Na sua opinião, quais são os principais desafios que as universidades portuguesas têm pela frente?

A atual pandemia vai pôr as instituições de ensino superior numa situação absolutamente desafiante. Em primeiro lugar, a necessidade de garantir o ensino em regime presencial no próximo ano vai implicar um trabalho difícil de organização e planeamento das atividades letivas, que em muitos casos pode exigir a reformulação e a modernização dos espaços, mas, certamente, a crise económica que se perspetiva potenciará transformações na economia e no mercado de trabalho, trazendo certamente desemprego e revelando desajustamentos entre as competências detidas por muitos trabalhadores qualificados e aquelas que lhes serão requeridas. A qualificação e a requalificação dos perfis profissionais são desafios que as universidades não podem e não querem recusar.
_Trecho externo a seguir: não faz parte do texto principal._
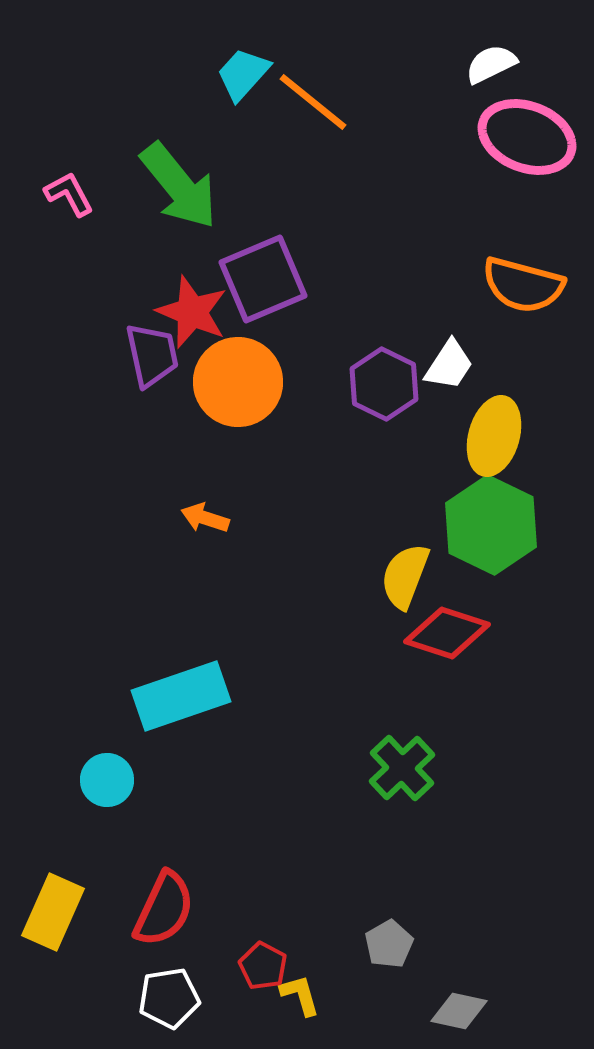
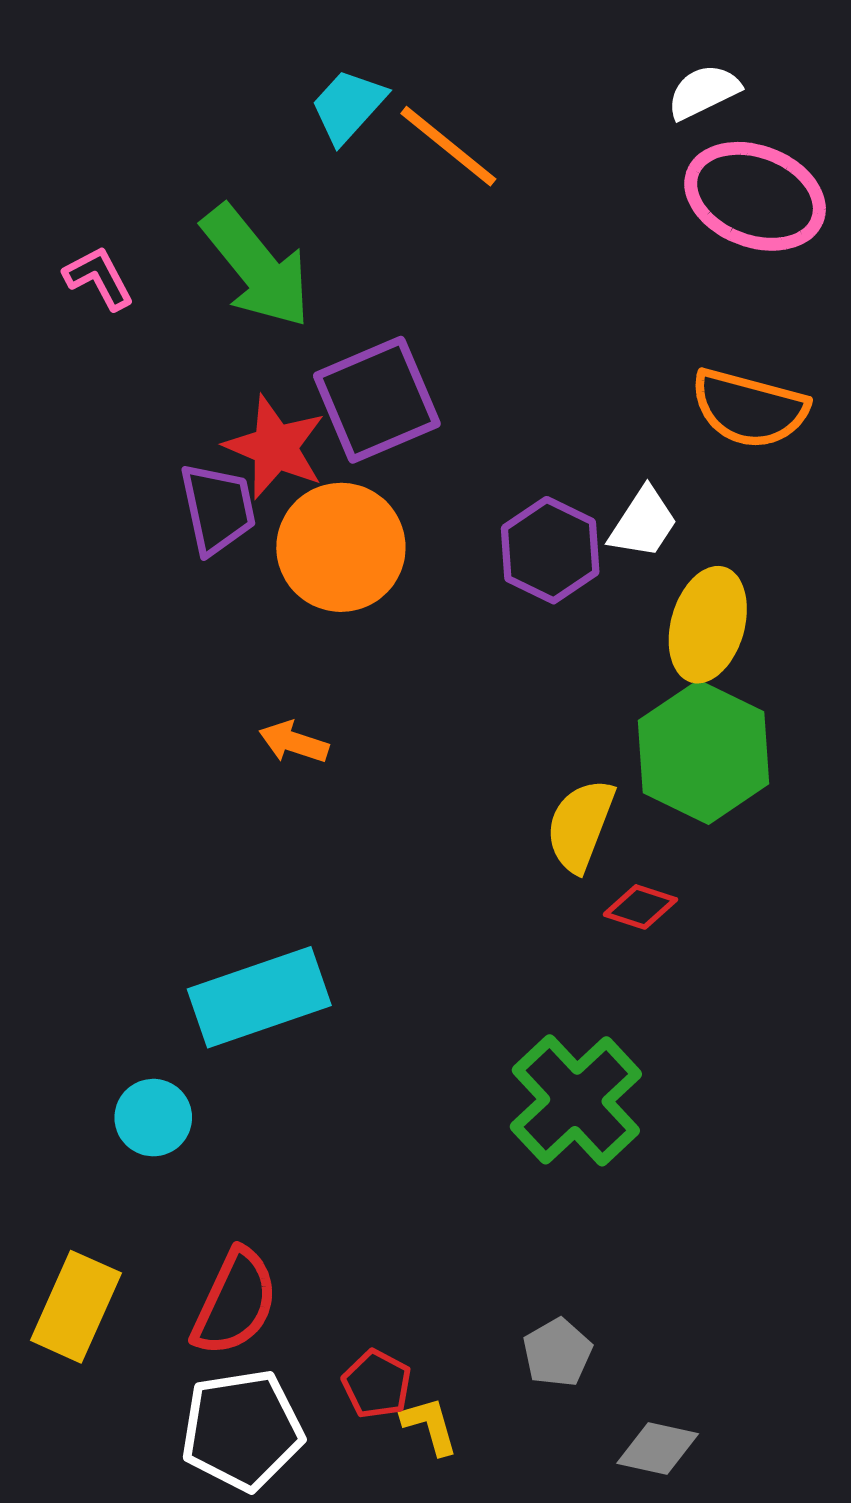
red diamond: (447, 633) -> (640, 907), size x0.6
green cross: (402, 768) -> (576, 1100), size x1.4
white pentagon: (169, 998) -> (242, 1430), size x1.4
Quais são os cursos (ou áreas) que, atualmente, têm mais procura por parte dos nossos estudantes?

Além da tradicional procura dos cursos de medicina, nos últimos anos os cursos das ciências e tecnologia têm tido uma procura crescente, face aos novos desafios societais.

Quais são as médias dos cursos mais altas?
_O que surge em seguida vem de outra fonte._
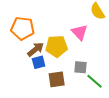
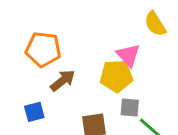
yellow pentagon: (57, 46) -> (116, 76), moved
blue square: (39, 62) -> (34, 112), moved

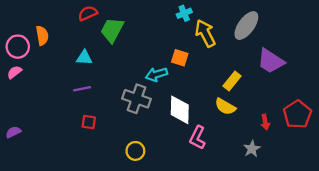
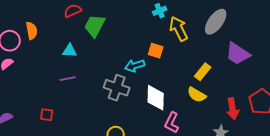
red square: (89, 122) -> (47, 115), moved
red arrow: (265, 122) -> (233, 109), size x1.5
De uma forma geral, os cursos com maior procura têm médias mais elevadas.

Segundo o Pordata, Portugal tem revelado um aumento do número de alunos matriculados no ensino superior. Em 2019, eram 385.247. Que comentário lhe merece estes números?

Não obstante os progressos registados, há ainda muito a fazer se Portugal quiser continuar a convergir com os países mais desenvolvidos. Um dos principais desafios do País na próxima década continua a ser a superação do défice de qualificação dos portugueses e o aumento do número de estudantes do ensino superior.

As universidades desempenham neste desafio um papel decisivo, sendo necessárias políticas públicas que removam os obstáculos ao acesso ao ensino superior, que estimulem a inovação e a qualidade no ensino, que promovam a articulação entre o ensino, a investigação científica e a valorização e transferência do conhecimento.

O CRUP considera que, entre outros aspetos, deve ser dada prioridade a três tópicos: o alargamento e a intensificação da ação social, a definição de um modelo de financiamento que promova a qualidade, a transparência, a eficiência e a autonomia, e a criação de condições para melhorar a qualificação dos docentes.